Film censorship can be deceiving.

I watch many films primed or netted for my viewing,

I see the warnings and see violence ,

Albeit sexual violent violence I need a bit of tuning.

I started this off topic ness from listening to a past recorded conversation. I’m out of my depth .

I see

I’m out of my depth.

Now..

I’ve a 6 4 2 bounce back pillow from the silent sisters who muted on their way to the unseen pleides.

Piroutte mode.

Did I lose you to a Mike bananas T- shirt that the mad republic would ask a beetle to submerge These words to a submermarine …. 7 dots of dismal drivel.

Iil

Love less -a pense poem

I’ve never done this type of poem. The format is straight forward.

Title 2 syllables

Description 4 syllables

Action is 6 syllables

location 8 syllables

ending 6 syllables.

And the final rule is that it can’t rhyme

LOVE LESS


it won’t hurt much
scrub off the scent of his odour
bleach the bath with your morning shit
love costs more heartache

Passion less magical

Cats demand cuddles
A clean page soaked in wasted words written in yellow ink
The music falls on deaf ears
Unread unopened books will let me down – or will it be my imagination?
I glance around the room of despair comfortably numb for three hours until a child smiles for her mom’s unfounded fears.

Untitled

so inept by a blackened imagination
colours wither away, winter outsmiles
stilled yet not frozen. those exhiled frowns en route stragglers exhiled to Siberia.


I’m desperately desolate that these nightmares took the by pass . Limits to hope of revelling in reality once more spring
bursts into a yawn , light stretches worn out clinging onto last winter’s stained sweater.


A scream demands tending to kettle whistling for it’s masters attention
it begs summer to part with mercy & grace
so inept by a blackened imagination.

Justify

Why do I justify myself to others if I’m not working in a full paid life capacity?

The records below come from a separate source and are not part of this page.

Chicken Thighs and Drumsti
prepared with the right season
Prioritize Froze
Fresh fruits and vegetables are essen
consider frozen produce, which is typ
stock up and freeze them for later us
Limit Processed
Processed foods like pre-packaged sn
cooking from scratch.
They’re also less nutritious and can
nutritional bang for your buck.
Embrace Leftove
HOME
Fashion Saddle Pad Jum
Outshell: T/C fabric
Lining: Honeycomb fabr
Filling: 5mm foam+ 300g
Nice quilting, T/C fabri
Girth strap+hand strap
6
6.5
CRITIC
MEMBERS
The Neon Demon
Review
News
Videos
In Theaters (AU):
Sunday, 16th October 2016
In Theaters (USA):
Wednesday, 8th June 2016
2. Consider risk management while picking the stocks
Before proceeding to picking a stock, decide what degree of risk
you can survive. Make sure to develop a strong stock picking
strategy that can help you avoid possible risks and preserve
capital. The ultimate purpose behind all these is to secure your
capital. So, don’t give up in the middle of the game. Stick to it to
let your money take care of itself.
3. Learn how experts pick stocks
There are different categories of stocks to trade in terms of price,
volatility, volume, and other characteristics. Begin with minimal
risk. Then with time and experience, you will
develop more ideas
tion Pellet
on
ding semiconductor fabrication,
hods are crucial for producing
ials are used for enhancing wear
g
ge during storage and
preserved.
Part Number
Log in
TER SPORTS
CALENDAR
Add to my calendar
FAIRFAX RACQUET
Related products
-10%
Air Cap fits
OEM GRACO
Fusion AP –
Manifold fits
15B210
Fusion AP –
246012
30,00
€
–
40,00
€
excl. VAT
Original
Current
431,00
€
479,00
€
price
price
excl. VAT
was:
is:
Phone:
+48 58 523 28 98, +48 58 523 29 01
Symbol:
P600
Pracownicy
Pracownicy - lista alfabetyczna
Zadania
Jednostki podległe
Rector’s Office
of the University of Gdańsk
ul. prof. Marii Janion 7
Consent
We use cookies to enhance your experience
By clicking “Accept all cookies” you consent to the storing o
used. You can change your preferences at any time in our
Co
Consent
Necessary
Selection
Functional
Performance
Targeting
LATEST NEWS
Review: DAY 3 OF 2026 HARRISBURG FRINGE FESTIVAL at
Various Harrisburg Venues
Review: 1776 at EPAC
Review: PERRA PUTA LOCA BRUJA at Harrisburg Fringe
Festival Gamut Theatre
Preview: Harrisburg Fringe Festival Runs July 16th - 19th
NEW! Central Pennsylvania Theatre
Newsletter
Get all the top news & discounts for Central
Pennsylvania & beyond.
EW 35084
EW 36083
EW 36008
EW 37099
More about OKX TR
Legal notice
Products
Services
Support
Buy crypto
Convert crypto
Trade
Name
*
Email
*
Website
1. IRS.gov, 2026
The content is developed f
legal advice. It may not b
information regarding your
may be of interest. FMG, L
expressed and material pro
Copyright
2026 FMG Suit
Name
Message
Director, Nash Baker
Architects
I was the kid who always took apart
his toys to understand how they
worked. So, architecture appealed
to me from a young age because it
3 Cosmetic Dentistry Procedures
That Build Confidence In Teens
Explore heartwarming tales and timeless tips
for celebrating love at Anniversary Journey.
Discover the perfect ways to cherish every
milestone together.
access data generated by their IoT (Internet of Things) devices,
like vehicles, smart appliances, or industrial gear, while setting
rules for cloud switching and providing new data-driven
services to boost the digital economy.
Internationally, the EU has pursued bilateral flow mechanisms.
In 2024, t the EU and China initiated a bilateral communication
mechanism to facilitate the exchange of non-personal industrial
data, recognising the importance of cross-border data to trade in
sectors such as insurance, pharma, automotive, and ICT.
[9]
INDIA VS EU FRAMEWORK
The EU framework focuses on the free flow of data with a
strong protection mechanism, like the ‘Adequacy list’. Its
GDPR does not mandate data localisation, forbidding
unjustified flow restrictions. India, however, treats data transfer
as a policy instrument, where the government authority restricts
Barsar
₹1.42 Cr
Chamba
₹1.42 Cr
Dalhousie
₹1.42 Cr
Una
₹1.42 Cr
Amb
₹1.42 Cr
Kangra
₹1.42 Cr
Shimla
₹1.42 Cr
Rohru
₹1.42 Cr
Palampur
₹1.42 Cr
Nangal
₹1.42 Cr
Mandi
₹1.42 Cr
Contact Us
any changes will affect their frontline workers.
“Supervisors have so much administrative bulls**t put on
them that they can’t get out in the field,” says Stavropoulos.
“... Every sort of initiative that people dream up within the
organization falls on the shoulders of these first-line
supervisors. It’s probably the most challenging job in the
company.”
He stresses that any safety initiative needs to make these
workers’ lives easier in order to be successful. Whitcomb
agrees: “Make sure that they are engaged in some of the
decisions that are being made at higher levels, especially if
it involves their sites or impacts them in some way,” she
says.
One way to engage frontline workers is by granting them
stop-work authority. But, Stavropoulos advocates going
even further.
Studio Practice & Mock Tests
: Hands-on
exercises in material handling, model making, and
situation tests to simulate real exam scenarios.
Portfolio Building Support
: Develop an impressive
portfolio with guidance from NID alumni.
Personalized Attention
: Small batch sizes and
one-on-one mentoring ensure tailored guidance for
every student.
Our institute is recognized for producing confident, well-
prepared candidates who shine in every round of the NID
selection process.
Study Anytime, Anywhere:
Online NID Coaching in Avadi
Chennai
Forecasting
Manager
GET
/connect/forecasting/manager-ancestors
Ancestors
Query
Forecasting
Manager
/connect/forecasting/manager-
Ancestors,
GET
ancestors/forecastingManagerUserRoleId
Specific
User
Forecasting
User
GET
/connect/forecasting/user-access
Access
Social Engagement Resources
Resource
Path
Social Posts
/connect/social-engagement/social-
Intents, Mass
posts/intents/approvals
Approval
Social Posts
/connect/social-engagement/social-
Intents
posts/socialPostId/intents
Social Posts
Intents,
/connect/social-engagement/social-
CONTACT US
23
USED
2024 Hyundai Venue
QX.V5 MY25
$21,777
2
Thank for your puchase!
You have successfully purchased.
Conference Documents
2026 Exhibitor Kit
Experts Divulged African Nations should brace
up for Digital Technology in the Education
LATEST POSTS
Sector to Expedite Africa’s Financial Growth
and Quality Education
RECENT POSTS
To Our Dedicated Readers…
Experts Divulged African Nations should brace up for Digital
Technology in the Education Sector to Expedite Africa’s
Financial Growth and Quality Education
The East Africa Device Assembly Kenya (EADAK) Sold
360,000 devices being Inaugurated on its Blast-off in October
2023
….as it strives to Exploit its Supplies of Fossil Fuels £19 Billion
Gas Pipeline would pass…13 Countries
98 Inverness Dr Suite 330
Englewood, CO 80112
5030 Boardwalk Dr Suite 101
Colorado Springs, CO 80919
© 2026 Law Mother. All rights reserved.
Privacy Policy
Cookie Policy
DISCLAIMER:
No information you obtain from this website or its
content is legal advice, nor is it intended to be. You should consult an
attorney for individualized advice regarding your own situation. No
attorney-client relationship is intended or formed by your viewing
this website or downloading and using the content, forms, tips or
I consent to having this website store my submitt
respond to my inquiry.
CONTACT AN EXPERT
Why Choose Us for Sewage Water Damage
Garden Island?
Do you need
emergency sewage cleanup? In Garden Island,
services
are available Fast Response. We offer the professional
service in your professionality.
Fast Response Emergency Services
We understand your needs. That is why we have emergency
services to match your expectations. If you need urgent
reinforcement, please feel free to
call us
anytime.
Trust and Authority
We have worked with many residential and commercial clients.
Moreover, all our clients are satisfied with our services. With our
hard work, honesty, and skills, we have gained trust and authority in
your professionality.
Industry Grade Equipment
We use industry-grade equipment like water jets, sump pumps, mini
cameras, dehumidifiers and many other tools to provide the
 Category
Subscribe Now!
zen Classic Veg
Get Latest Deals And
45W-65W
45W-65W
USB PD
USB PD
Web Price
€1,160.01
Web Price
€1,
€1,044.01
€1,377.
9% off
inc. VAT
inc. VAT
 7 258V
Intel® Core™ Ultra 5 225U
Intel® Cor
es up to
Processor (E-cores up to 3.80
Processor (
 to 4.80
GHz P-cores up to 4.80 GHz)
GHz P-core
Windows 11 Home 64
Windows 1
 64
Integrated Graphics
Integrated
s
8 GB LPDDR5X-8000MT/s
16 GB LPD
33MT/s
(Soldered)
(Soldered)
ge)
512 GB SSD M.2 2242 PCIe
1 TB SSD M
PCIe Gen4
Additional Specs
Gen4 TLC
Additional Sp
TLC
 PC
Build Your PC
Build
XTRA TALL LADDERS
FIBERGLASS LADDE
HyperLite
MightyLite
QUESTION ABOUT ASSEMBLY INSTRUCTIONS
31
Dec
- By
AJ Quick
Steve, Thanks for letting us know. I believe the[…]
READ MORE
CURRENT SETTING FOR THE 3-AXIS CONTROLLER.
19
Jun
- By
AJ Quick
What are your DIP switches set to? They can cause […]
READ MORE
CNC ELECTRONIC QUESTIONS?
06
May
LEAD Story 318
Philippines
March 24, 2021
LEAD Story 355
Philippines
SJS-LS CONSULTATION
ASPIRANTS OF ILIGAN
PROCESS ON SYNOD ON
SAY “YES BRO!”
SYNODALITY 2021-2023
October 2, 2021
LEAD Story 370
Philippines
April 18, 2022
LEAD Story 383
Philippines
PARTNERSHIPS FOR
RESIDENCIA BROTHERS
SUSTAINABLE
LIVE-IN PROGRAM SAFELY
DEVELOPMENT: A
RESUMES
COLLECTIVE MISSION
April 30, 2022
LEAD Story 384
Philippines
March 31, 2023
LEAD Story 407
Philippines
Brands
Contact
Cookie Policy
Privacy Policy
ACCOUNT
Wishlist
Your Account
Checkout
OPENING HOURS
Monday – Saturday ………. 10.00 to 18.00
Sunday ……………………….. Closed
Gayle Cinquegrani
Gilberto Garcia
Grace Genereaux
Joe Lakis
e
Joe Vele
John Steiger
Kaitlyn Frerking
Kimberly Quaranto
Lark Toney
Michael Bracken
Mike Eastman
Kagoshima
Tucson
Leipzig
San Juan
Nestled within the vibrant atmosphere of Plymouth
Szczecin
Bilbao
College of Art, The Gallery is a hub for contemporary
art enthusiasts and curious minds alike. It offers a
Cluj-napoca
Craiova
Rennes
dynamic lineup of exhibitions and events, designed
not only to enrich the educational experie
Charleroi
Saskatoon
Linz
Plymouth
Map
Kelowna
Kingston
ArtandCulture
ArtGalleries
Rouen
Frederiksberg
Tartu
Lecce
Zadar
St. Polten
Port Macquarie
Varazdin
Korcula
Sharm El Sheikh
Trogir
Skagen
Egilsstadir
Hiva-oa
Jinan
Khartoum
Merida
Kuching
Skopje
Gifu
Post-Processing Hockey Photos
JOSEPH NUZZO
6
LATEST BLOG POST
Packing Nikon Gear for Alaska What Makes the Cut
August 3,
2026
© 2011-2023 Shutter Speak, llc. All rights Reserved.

It’s not like we’re still living in a Victorian era where I need to prove I’ve achieved my full belt in chastity.

I’m not kept nor groomed.

I’m a woman of the age of independence. When I hold my breathe I think of the oceans of ambition, fills me to a combustion ends- infallibility.

Self justification.

Words to sell the people who haven’t walked a second in my shoes.

Self justification who’ve never seen a man who sold ice creams on a beach with his bare arms.

No feet.

No feat.

He wouldn’t allow the cha cha dance of life let him be the one who gave in to defeat.

Even when the sun, it melted into his ebony skin-a parched man not bitter .

Even when children mocked him with no adult to inform them they were creating a culture where we judge people by being born in breach.

These words are going nowhere unless, I tell people I’m a winner regardless of the mind state – an alternative view they may one day wish to seek.

Their unbeknownst ignorance of those mountains I’ve so far climbed to be deemed fit in a society increasingly lacking in human empathy just to stay in view

To remain an arm within terre ferme reach

These are my words. This is what I wish to impart. I refuse to give up until my soul recoils from my body,

Honours it’s vow –til death do us part.

If you taunt me I’ve learned

Not to teach nor preach.

Life’s a beach.

I’m a woman of the world with nothing but reach.

Does this sound preachy ? 😉😅🤣🙄.

A feud of words

I wish my words had more clout than my mortal weight. Once I wrote, spoke with the light,

A stream of consciousness without a tug from my mind the size of a crate.

Rhyming I sought not to intentionally copulate with.

Nor hesitate my hand from my inner ink.

Words never intentionally separated from their interwoven fate,

From the moment these star crossed others dared to kiss with a brazen grace.

I bear these words with the strength of a boulder ready to crumble

Rush my inner thoughts

Crushmy inner thoughts to a damn them to hell chowder of inner hate.

A feud of words. I hope these won’t be my last or I’ll leave this world a disgrace.